─── Dataset extract

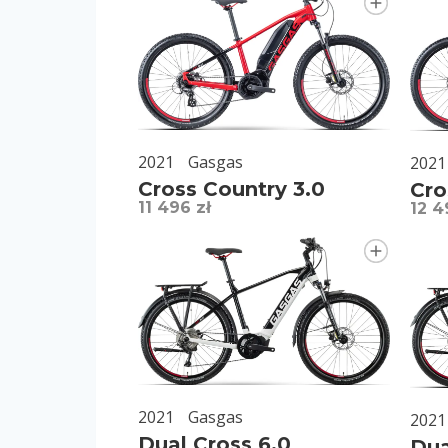
2021
Gasgas
2021
Cross Country 3.0
Cro
11 496 zł
12 4
2021
Gasgas
2021
Dual Cross 6.0
Dua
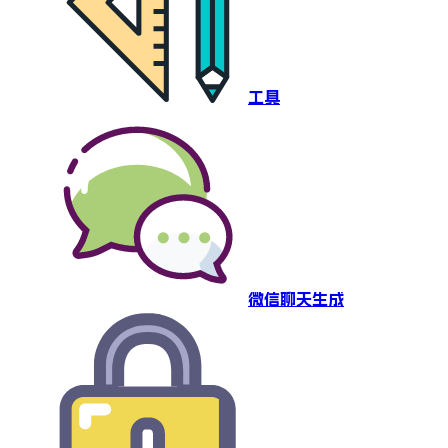
工具
微信聊天生成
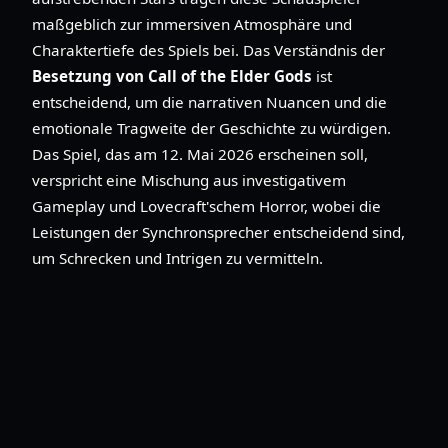
maßgeblich zur immersiven Atmosphäre und
Charaktertiefe des Spiels bei. Das Verständnis der
Besetzung von Call of the Elder Gods
ist
entscheidend, um die narrativen Nuancen und die
emotionale Tragweite der Geschichte zu würdigen.
Das Spiel, das am 12. Mai 2026 erscheinen soll,
verspricht eine Mischung aus investigativem
Gameplay und Lovecraft'schem Horror, wobei die
Leistungen der Synchronsprecher entscheidend sind,
um Schrecken und Intrigen zu vermitteln.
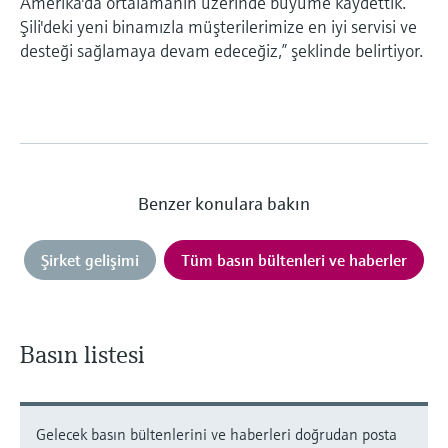
Amerika'da ortalamanın üzerinde büyüme kaydettik.
Şili'deki yeni binamızla müşterilerimize en iyi servisi ve
desteği sağlamaya devam edeceğiz,” şeklinde belirtiyor.
Benzer konulara bakın
Şirket gelişimi
Tüm basın bültenleri ve haberler
Basın listesi
Gelecek basın bültenlerini ve haberleri doğrudan posta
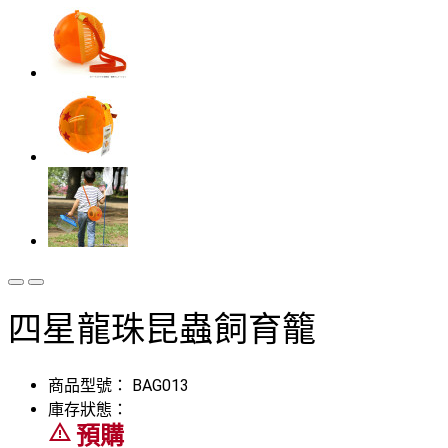
四星龍珠昆蟲飼育籠
商品型號：
BAG013
庫存狀態：
warning_amber
預購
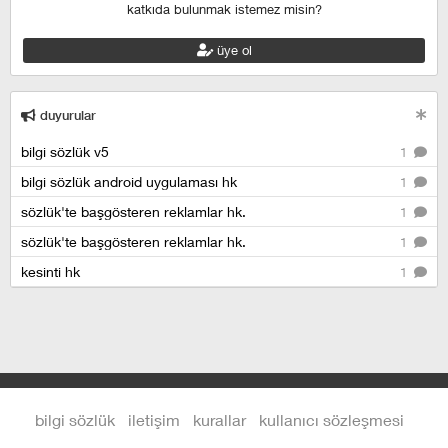
katkıda bulunmak istemez misin?
üye ol
duyurular
bilgi sözlük v5
1
bilgi sözlük android uygulaması hk
1
sözlük'te başgösteren reklamlar hk.
1
sözlük'te başgösteren reklamlar hk.
1
kesinti hk
1
bilgi sözlük
iletişim
kurallar
kullanıcı sözleşmesi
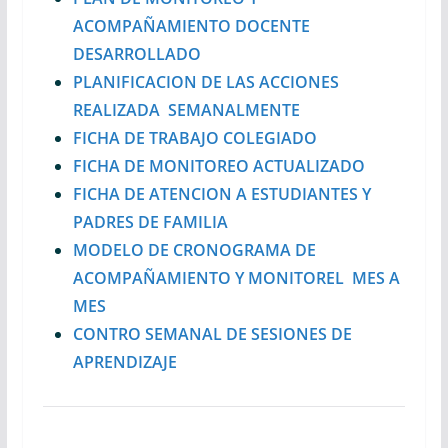
ACOMPAÑAMIENTO DOCENTE
DESARROLLADO
PLANIFICACION DE LAS ACCIONES
REALIZADA SEMANALMENTE
FICHA DE TRABAJO COLEGIADO
FICHA DE MONITOREO ACTUALIZADO
FICHA DE ATENCION A ESTUDIANTES Y
PADRES DE FAMILIA
MODELO DE CRONOGRAMA DE
ACOMPAÑAMIENTO Y MONITOREL MES A
MES
CONTRO SEMANAL DE SESIONES DE
APRENDIZAJE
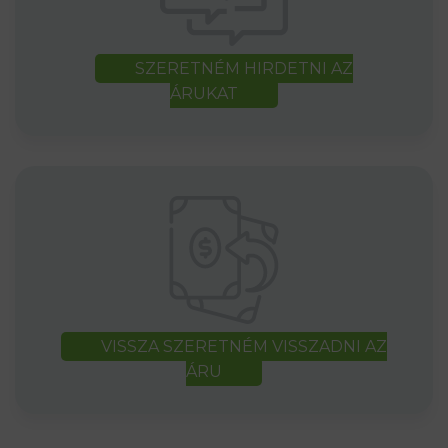
SZERETNÉM HIRDETNI AZ
ÁRUKAT
VISSZA SZERETNÉM VISSZADNI AZ
ÁRU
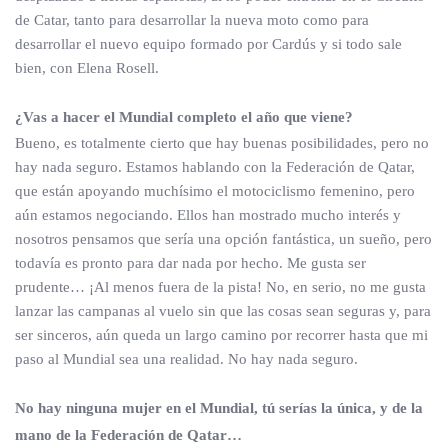
de Catar, tanto para desarrollar la nueva moto como para
desarrollar el nuevo equipo formado por Cardús y si todo sale
bien, con Elena Rosell.
¿Vas a hacer el Mundial completo el año que viene?
Bueno, es totalmente cierto que hay buenas posibilidades, pero no
hay nada seguro. Estamos hablando con la Federación de Qatar,
que están apoyando muchísimo el motociclismo femenino, pero
aún estamos negociando. Ellos han mostrado mucho interés y
nosotros pensamos que sería una opción fantástica, un sueño, pero
todavía es pronto para dar nada por hecho. Me gusta ser
prudente… ¡Al menos fuera de la pista! No, en serio, no me gusta
lanzar las campanas al vuelo sin que las cosas sean seguras y, para
ser sinceros, aún queda un largo camino por recorrer hasta que mi
paso al Mundial sea una realidad. No hay nada seguro.
No hay ninguna mujer en el Mundial, tú serías la única, y de la
mano de la Federación de Qatar…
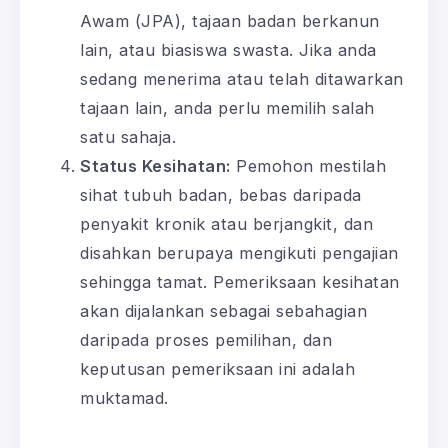
Awam (JPA), tajaan badan berkanun
lain, atau biasiswa swasta. Jika anda
sedang menerima atau telah ditawarkan
tajaan lain, anda perlu memilih salah
satu sahaja.
Status Kesihatan:
Pemohon mestilah
sihat tubuh badan, bebas daripada
penyakit kronik atau berjangkit, dan
disahkan berupaya mengikuti pengajian
sehingga tamat. Pemeriksaan kesihatan
akan dijalankan sebagai sebahagian
daripada proses pemilihan, dan
keputusan pemeriksaan ini adalah
muktamad.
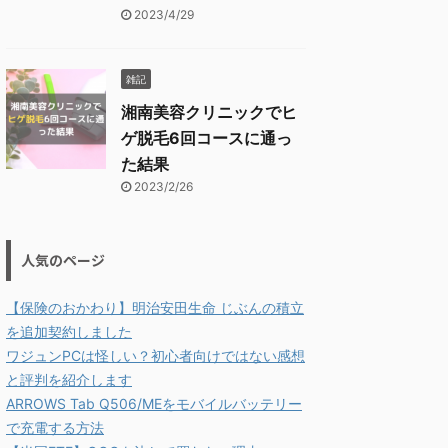
2023/4/29
雑記
湘南美容クリニックでヒ
ゲ脱毛6回コースに通っ
た結果
2023/2/26
人気のページ
【保険のおかわり】明治安田生命 じぶんの積立
を追加契約しました
ワジュンPCは怪しい？初心者向けではない感想
と評判を紹介します
ARROWS Tab Q506/MEをモバイルバッテリー
で充電する方法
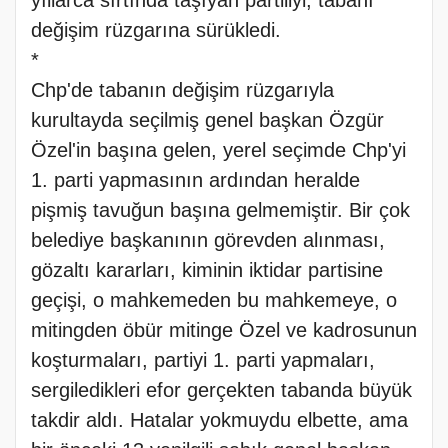
yıllarca sırtında taşıyan partiliyi, tabanı
değişim rüzgarına sürükledi.
*
Chp'de tabanın değişim rüzgarıyla
kurultayda seçilmiş genel başkan Özgür
Özel'in başına gelen, yerel seçimde Chp'yi
1. parti yapmasının ardından heralde
pişmiş tavuğun başına gelmemiştir. Bir çok
belediye başkanının görevden alınması,
gözaltı kararları, kiminin iktidar partisine
geçişi, o mahkemeden bu mahkemeye, o
mitingden öbür mitinge Özel ve kadrosunun
koşturmaları, partiyi 1. parti yapmaları,
sergiledikleri efor gerçekten tabanda büyük
takdir aldı. Hatalar yokmuydu elbette, ama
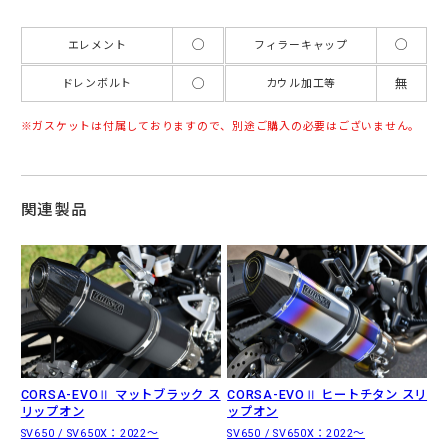
◯
◯
エレメント
フィラーキャップ
◯
無
ドレンボルト
カウル加工等
ガスケットは付属しておりますので、別途ご購入の必要はございません。
関連製品
CORSA-EVOⅡ マットブラック ス
CORSA-EVOⅡ ヒートチタン スリ
リップオン
ップオン
SV650 / SV650X：2022〜
SV650 / SV650X：2022〜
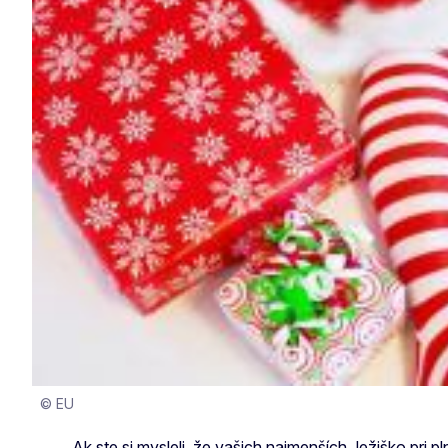
© EU
Ak ste si mysleli, že vašich najmenších Ježiško pri p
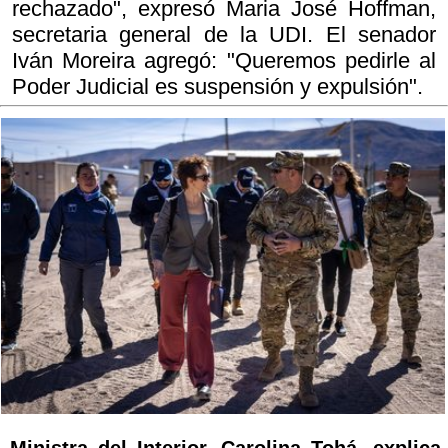
rechazado", expresó Maria José Hoffman,
secretaria general de la UDI. El senador
Iván Moreira agregó: "Queremos pedirle al
Poder Judicial es suspensión y expulsión".
Ministra del Interior, Carolina Tohá, explica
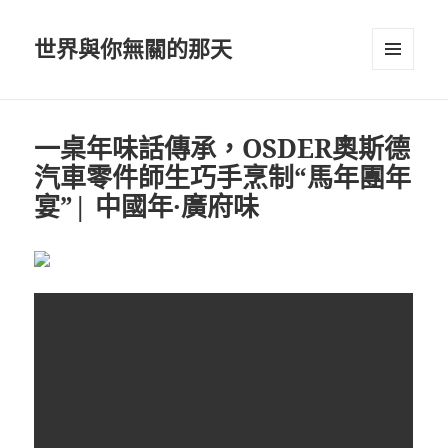
世界與你無關的那天
選單及
小工具
一桌年味話傳承，OSDER奧斯德
汽車零件師生巧手烹制“馬年團年
宴”| 中國年·廣府味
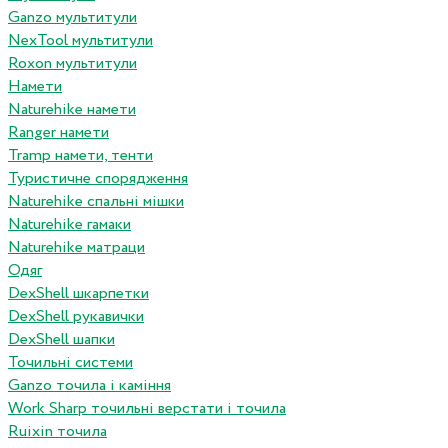
Ganzo мультитули
NexTool мультитули
Roxon мультитули
Намети
Naturehike намети
Ranger намети
Tramp намети, тенти
Туристичне спорядження
Naturehike спальні мішки
Naturehike гамаки
Naturehike матраци
Одяг
DexShell шкарпетки
DexShell рукавички
DexShell шапки
Точильні системи
Ganzo точила і каміння
Work Sharp точильні верстати і точила
Ruixin точила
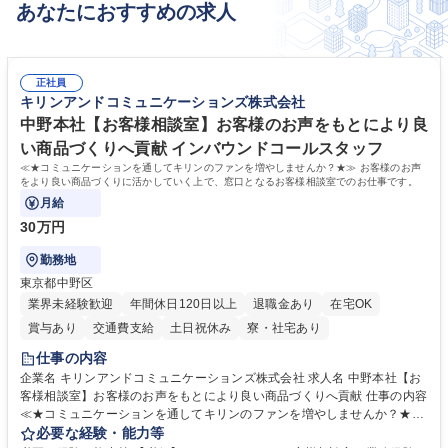
あなたにおすすめの求人
正社員
キリンアンドコミュニケーションズ株式会社
中野本社【お客様相談室】お客様のお声をもとにより良
い商品づくりへ貢献 インバウンドコールスタッフ
≪★コミュニケーションを通してキリンのファンを増やしませんか？★≫ お客様のお声
をより良い商品づくりに活かしていく上で、窓口となるお客様相談室でのお仕事です。
月給
30万円
勤務地
東京都中野区
業界未経験歓迎
年間休日120日以上
退職金あり
在宅OK
賞与あり
交通費支給
土日祝休み
寮・社宅あり
仕事の内容
企業名 キリンアンドコミュニケーションズ株式会社 求人名 中野本社【お
客様相談室】お客様のお声をもとにより良い商品づくりへ貢献 仕事の内容
≪★コミュニケーションを通してキリンのファンを増やしませんか？★≫
お客様のお声をより良い商品づくりに活かしていく上で、窓口となるお客
必要な経験・能力等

──────

• _What is required_: If a line in the records above contains "daripada", copy that line.

• _Response to the task_:
sihat tubuh badan, bebas daripada
daripada proses pemilihan, dan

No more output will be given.